Fragile X-Associated Tremor/Ataxia Syndrome (FXTAS): Pathophysiology and Clinical Implications

Abstract

The fragile X-associated tremor/ataxia syndrome (FXTAS) is a neurodegenerative disorder seen in older premutation (55-200 CGG repeats) carriers of FMR1. The premutation has excessive levels of FMR1 mRNA that lead to toxicity and mitochondrial dysfunction. The clinical features usually begin in the 60 s with an action or intention tremor followed by cerebellar ataxia, although 20% have only ataxia. MRI features include brain atrophy and white matter disease, especially in the middle cerebellar peduncles, periventricular areas, and splenium of the corpus callosum. Neurocognitive problems include memory and executive function deficits, although 50% of males can develop dementia. Females can be less affected by FXTAS because of a second X chromosome that does not carry the premutation. Approximately 40% of males and 16% of female carriers develop FXTAS. Since the premutation can occur in less than 1 in 200 women and 1 in 400 men, the FXTAS diagnosis should be considered in patients that present with tremor, ataxia, parkinsonian symptoms, neuropathy, and psychiatric problems. If a family history of a fragile X mutation is known, then FMR1 DNA testing is essential in patients with these symptoms.

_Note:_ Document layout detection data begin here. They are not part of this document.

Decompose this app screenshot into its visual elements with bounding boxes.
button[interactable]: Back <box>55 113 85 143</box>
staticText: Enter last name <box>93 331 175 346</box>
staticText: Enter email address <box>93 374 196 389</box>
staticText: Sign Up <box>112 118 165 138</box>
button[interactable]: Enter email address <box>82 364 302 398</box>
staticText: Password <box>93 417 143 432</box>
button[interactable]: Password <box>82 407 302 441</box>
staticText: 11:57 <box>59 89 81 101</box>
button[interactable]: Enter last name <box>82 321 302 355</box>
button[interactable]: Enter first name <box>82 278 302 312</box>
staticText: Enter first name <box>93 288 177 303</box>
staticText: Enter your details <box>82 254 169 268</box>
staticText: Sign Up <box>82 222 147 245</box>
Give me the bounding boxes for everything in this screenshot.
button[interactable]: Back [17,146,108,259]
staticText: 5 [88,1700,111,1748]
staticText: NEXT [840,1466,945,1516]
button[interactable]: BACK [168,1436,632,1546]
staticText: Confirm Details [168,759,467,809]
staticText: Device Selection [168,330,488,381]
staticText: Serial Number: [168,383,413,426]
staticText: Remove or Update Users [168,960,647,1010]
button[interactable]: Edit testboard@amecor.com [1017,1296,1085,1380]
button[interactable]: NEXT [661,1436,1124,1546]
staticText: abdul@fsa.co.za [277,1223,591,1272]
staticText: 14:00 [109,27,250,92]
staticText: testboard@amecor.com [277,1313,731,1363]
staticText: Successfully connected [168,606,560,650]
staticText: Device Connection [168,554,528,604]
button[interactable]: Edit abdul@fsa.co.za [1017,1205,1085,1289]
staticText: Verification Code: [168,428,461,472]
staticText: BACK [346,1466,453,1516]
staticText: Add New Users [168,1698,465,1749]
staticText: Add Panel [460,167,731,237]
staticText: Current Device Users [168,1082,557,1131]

Keywords: FMR1; FMRP; ataxia; fragile X-associated tremor/ataxia syndrome (FXTAS); neurodegeneration; neuroradiology; premutation; tremor.

Figure 1

Clinical manifestations of the fragile X premutation and fragile X-associated tremor/ataxia syndrome (FXTAS) overtime. * Clinical manifestations which are more prevalent in females with the fragile X premutation than males. (Adapted from Leehey et al. 2007; Greco et al. 2006) [42,75].

Figure 2

Repeat associated non-AUG (RAN) translation in FXTAS. RAN translation leads to the production of RAN products depending on the location where the initiation of translation occurs. Initiation (black triangles) occurring in the +0 reading frame leads to the production of FMRpolyR (green squares), +1 to FMRpolyG (brown squares), and +2, within the CGG-repeat region, to the production of FMRpolyA (yellow squares). (Adapted from Glineburg et al. 2018) [127].

Figure 3

FMR1 RNA induced protein sequestration. The expanded CGG-repeat region in the FMR1 free mRNA can form higher-order structures that can sequester proteins which results in a deficiency within the cell from those proteins. The CGG-repeat region is directly bound by repeat binding proteins such as heterogeneous nuclear ribonucleoproteins A2/B1 (hnRNP A2/B1), DiGeorge syndrome critical region 8 (DGCR8) protein, and Pur-alpha ((Purα) protein. The CGG-repeat region can also indirectly sequester other proteins through the interaction with the directly bound proteins. Proteins that can be indirectly sequestered include Drosha and heterochromatin protein 1 (HP1). (Adapted from Hagerman and Hagerman 2016 and Glineburg et al. 2018) [12,127].

Figure 4

Neuroradiological criteria for the diagnosis of FXTAS. (A) T2-FLAIR: white matter lesions in the splenium of the corpus callosum, (B) T2-TSE: symmetrical white matter lesions in the middle cerebellar peduncles (MCP sign), (C) T2-FLAIR: cerebral white matter lesions and brain atrophy.

Figure 5

New therapeutic approaches and associated molecular pathways. (A) Compounds such as curcumin and piperine have shown to selectively bind the CGG repeat hairpin structure, inhibiting sequestration of RNA and other proteins that are normally involved in cellular mechanisms such as splicing, microRNA processing, and RNA transportation. By inhibiting the sequestration of such proteins, the cell is no longer functionally deficient from them, improving splicing alterations and reducing ribonuclear inclusions formation. (B) Curcumin and piperine can also decrease the synthesis of toxic homopolymeric proteins such as FMRpolyG (brown squares) and FMRpolyA (yellow squares), therefore reducing neuronal toxic effects caused by them [167,168]. (Adapted from Hagerman and Hagerman 2016; Glineburg et al. 2018) [12,127].